Feb. 18, 2016, PALM SPRINGS, Calif. –- In an example of a successful private-public partnership, the creators of a technologically advanced national registry to collect data on the experience of pain sufferers and their responses to treatment are reporting significant growth across the globe. The results are on view today in a scientific poster at the 32nd Annual Meeting of the American Academy of Pain Medicine (AAPM).
The Stanford-developed and implemented Collaborative Health Outcomes Information Registry (CHOIR) is an open-source web application, created to assess patients and simultaneously to support clinic staff by integrating the pain registry into the clinic workflow. A key component of CHOIR is the National Institutes of Health (NIH)-funded PROMIS system. PROMIS stands for Patient Reported Outcome Measurement Information System, a system of item banks that capture a wide range of physical, psychological and social functioning domains. The ultimate aim is data-based and coordinated care that is available just-in-time to the clinician and that is centered on the patient.
Since the program’s rollout in August 2012, more than 7,500 unique patients have completed surveys, via email or in clinic using iPads, the study authors reported. Furthermore, more than 210,000 NIH PROMIS assessments were captured, including items addressing global health, mood, function, sleep and social functioning. The study’s lead author said that the data collected by CHOIR are particularly powerful in aggregate.
“We have demonstrated the feasibility of using CHOIR to assess specific patient-reported outcome measures while the survey is being completed,” said Ming-Chih Kao, M.D., Ph.D., clinical assistant professor within the Stanford University School of Medicine in Palo Alto, Calif. “This, in particular, has enabled targeted measurement of relevant subsets of patients so that the results are highly relevant and the patient burden remains minimal.”
Furthermore, he added, “In CHOIR we found that large-scale patient-reported outcome capture has revealed patterns and signals that would otherwise be hidden.”

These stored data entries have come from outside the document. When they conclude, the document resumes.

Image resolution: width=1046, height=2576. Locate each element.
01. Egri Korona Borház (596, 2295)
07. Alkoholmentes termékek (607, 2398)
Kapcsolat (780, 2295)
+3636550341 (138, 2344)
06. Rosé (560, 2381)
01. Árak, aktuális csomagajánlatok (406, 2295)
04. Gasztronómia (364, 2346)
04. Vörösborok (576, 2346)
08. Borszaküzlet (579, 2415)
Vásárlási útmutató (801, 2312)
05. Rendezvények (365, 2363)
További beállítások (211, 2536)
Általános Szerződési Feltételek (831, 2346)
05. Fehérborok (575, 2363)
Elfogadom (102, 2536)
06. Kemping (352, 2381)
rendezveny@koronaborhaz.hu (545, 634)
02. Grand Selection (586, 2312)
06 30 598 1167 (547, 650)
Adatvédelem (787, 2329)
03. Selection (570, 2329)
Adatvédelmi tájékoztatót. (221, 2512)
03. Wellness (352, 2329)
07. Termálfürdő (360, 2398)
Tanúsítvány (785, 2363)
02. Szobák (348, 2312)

Dr. Kao described the growth of CHOIR sites to include new pain medicine clinics, non-pain specialties and expansion into Canada, Australia and Israel. In addition, “as pain medicine specialists, we have also worked with the AAPM to expand the platform to the perioperative setting, including preoperative clinic and acute pain settings,” he said.

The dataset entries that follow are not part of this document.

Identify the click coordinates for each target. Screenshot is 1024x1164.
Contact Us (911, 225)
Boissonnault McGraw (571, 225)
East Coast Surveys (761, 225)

The need to improve patient outcome registries is one of the goals set by the Institute of Medicine (IOM) in its 2011 report Relieving Pain in America: A Blueprint for Transforming Prevention, Care, Education, and Research. The IOM report documented more than 100 million Americans who suffer chronic pain at costs in medical expenses and lost productivity that reach up to $635 billion a year. Dr. Kao praised the power of the CHOIR open platform in which participants may contribute to and benefit from the sharing of programs, algorithms and data. “Over the past year, our experience in engaging stakeholders at institutions across different nations revealed common unmet needs in 21st century healthcare delivery and research,” he said. “Remarkably, these common needs cut across differences between patient populations, between cultures and between healthcare systems.”